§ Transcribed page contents
===
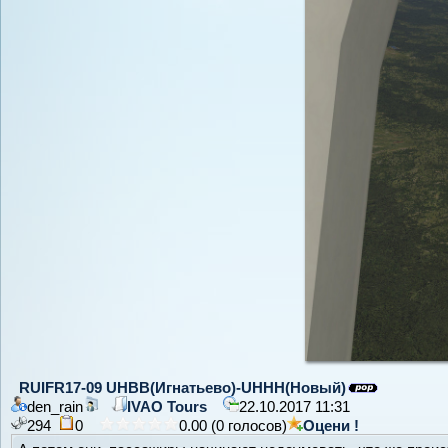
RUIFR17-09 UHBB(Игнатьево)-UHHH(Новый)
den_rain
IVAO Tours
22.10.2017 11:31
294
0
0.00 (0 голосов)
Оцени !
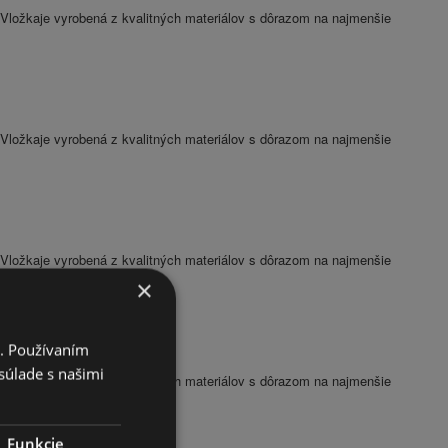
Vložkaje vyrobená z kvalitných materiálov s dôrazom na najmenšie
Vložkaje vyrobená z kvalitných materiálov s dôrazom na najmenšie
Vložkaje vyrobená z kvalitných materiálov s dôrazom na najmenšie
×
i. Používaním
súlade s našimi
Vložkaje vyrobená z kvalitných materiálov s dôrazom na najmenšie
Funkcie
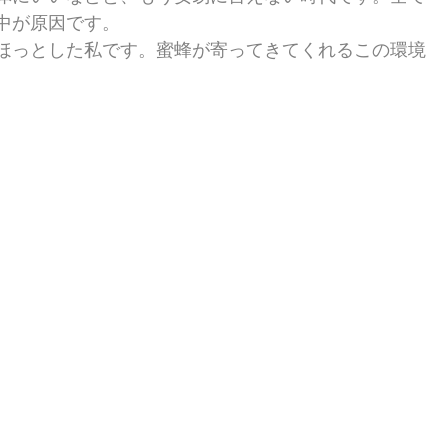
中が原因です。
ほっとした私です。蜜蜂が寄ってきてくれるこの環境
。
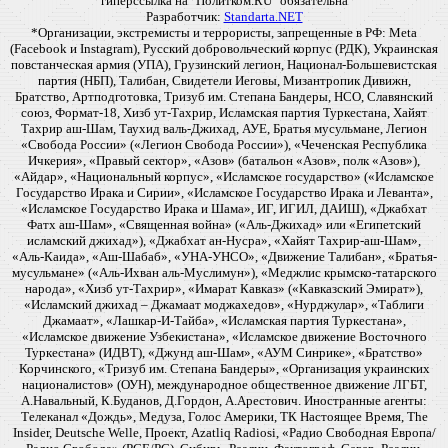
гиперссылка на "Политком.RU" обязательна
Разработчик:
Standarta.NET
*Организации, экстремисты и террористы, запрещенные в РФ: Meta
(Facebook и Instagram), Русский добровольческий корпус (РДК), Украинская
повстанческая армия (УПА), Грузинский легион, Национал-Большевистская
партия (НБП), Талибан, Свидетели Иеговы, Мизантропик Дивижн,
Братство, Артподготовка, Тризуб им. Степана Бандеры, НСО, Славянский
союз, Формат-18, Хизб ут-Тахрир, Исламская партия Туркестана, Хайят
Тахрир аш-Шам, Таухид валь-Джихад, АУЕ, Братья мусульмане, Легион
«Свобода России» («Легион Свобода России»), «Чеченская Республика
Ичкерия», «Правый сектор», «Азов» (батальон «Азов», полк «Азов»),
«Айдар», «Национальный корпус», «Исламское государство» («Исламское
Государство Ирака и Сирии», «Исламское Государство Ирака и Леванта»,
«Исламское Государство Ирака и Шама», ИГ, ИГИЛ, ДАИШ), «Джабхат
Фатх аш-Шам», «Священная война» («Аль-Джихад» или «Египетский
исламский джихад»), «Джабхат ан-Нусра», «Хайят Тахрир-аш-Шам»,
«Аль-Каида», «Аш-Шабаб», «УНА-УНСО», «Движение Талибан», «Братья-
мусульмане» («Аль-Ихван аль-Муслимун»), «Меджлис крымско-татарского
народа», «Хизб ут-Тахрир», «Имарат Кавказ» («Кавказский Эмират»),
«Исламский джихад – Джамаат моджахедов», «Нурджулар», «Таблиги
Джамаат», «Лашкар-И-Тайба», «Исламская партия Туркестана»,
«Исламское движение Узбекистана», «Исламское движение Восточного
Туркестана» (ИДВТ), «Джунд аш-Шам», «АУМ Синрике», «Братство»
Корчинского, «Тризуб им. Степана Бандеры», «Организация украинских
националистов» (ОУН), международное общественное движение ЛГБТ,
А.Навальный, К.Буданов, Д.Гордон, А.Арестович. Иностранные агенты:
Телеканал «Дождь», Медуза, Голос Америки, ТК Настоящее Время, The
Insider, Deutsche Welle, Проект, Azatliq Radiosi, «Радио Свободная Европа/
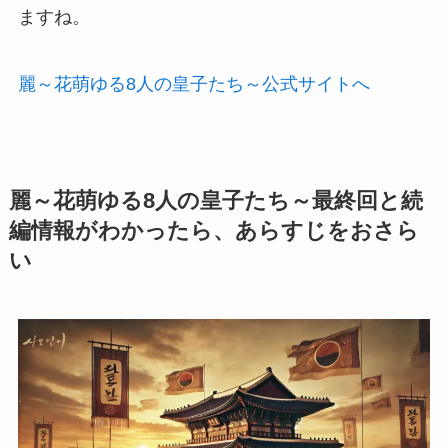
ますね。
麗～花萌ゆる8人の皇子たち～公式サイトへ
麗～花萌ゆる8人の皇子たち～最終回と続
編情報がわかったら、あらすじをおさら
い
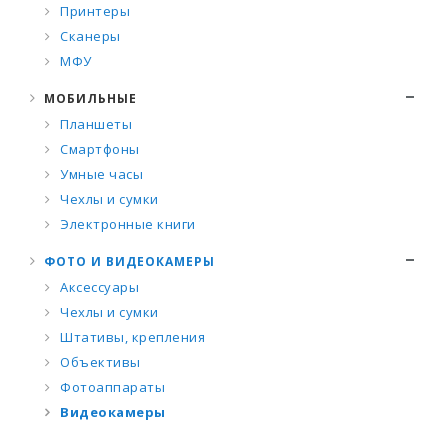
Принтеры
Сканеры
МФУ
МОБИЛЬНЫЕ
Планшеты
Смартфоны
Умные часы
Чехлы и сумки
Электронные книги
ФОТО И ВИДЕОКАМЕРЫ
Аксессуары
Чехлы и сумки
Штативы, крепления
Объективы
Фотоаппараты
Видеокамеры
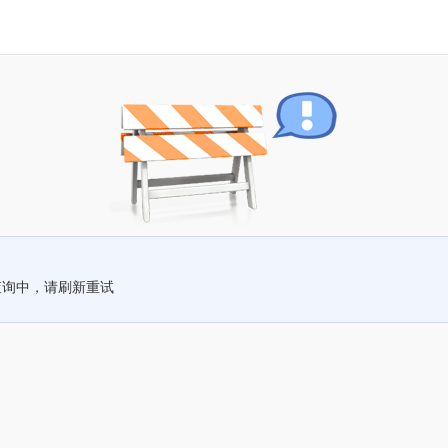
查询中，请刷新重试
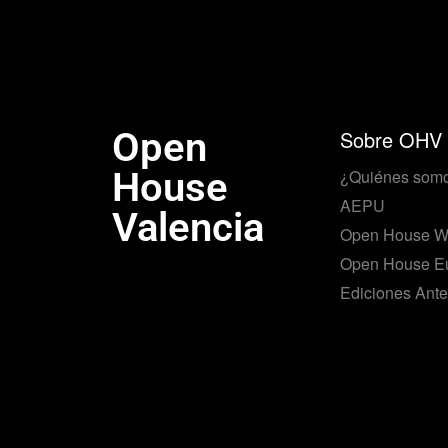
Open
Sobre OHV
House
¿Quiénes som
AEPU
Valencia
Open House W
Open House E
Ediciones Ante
===
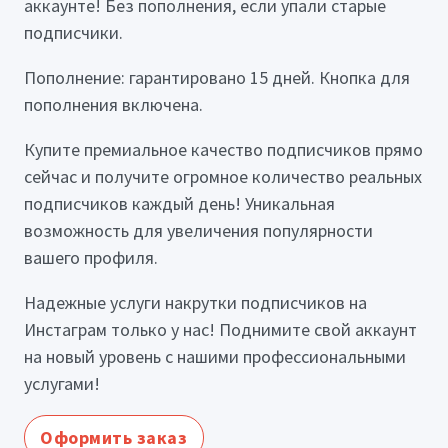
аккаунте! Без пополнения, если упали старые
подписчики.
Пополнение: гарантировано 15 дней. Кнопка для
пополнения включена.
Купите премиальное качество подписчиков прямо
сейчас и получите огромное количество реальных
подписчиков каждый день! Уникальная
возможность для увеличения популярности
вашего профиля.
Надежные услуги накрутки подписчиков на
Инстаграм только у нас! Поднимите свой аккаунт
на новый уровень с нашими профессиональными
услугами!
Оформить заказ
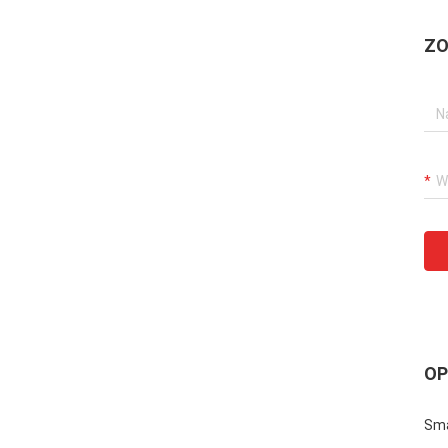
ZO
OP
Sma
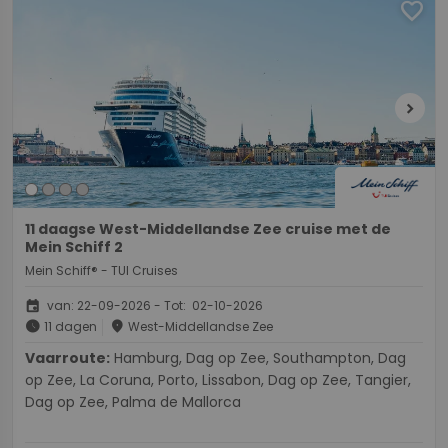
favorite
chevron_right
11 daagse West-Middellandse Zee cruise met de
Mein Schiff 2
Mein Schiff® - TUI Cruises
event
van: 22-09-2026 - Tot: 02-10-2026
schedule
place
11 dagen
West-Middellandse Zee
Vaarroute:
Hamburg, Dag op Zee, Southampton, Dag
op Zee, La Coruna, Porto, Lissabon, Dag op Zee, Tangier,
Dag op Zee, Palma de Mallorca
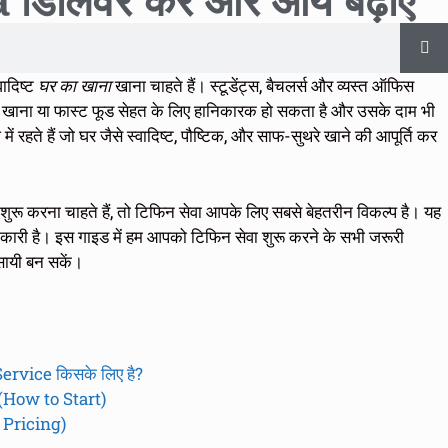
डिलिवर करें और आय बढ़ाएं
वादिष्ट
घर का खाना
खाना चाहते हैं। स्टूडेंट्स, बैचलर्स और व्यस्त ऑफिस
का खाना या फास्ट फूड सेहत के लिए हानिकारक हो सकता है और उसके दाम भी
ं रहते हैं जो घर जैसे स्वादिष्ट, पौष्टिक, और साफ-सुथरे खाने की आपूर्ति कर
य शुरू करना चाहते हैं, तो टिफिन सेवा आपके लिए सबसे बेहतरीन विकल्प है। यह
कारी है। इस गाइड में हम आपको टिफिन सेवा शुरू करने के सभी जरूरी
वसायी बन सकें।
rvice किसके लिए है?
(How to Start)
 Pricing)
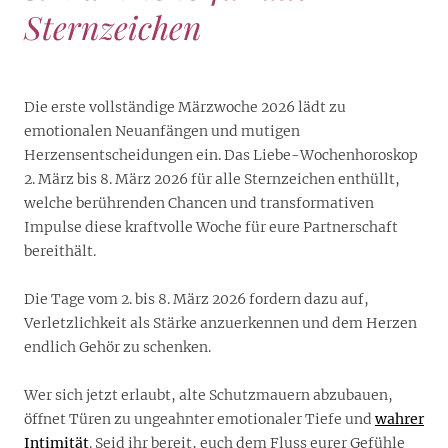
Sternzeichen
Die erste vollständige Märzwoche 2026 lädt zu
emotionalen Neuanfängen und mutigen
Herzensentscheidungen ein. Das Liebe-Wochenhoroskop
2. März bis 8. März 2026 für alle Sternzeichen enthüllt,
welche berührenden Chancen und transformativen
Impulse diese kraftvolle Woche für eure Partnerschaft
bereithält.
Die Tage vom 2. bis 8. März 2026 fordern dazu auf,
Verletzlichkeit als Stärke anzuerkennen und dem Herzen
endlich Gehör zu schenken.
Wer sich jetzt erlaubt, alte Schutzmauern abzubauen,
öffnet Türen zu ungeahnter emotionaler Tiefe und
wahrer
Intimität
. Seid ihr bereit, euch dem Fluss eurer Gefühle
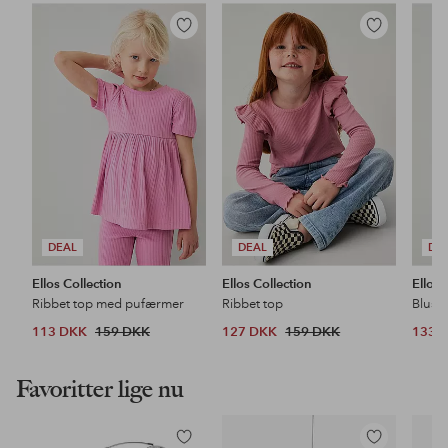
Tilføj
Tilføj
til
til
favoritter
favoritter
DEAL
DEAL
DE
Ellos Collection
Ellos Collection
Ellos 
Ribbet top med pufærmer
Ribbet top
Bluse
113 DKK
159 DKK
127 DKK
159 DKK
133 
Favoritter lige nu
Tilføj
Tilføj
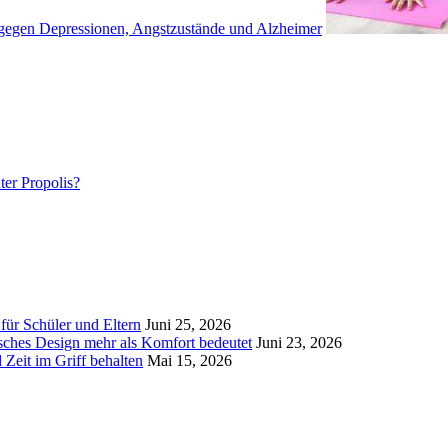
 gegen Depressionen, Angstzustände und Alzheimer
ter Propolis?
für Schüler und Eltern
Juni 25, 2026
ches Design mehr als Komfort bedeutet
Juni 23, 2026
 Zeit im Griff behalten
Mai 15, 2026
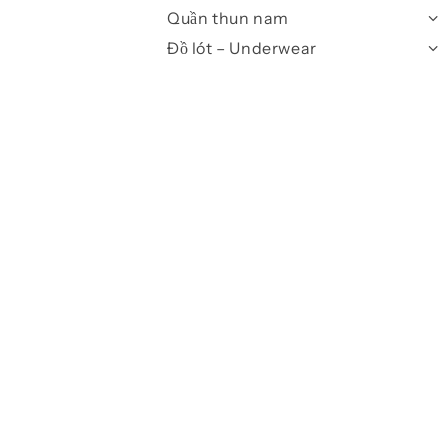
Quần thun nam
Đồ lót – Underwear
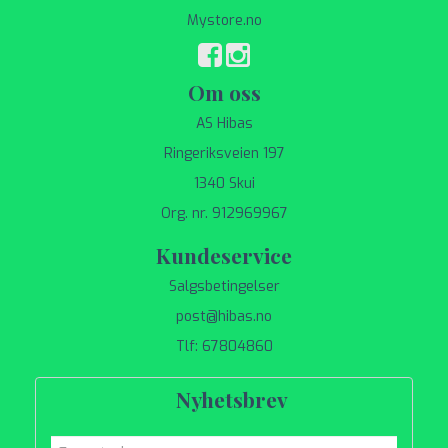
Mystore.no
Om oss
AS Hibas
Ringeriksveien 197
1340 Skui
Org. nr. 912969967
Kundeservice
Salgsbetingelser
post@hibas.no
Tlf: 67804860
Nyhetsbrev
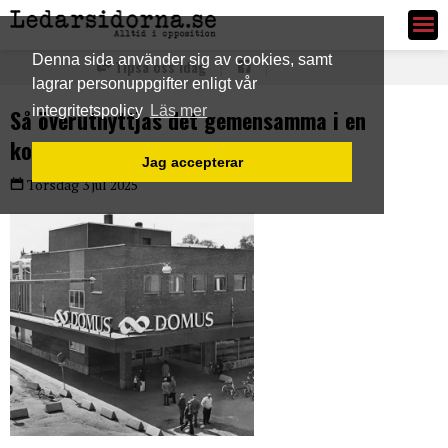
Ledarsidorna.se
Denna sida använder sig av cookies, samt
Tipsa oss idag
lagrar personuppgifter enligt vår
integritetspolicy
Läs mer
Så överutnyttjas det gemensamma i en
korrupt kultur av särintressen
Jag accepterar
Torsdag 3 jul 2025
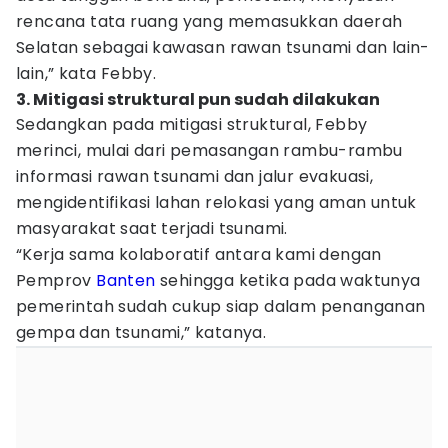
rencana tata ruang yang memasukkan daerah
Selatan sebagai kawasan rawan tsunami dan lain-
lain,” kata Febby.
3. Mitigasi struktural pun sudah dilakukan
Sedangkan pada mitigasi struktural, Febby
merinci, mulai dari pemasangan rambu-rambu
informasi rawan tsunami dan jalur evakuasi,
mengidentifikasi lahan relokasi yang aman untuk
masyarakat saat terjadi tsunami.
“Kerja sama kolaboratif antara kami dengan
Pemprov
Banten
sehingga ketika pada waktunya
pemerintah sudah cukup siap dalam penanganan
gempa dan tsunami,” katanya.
===
§ Required action
Among the records above, which lines hold the word "rawan"? Copy each one.

§ Solution to this task
Selatan sebagai kawasan rawan tsunami dan lain-
informasi rawan tsunami dan jalur evakuasi,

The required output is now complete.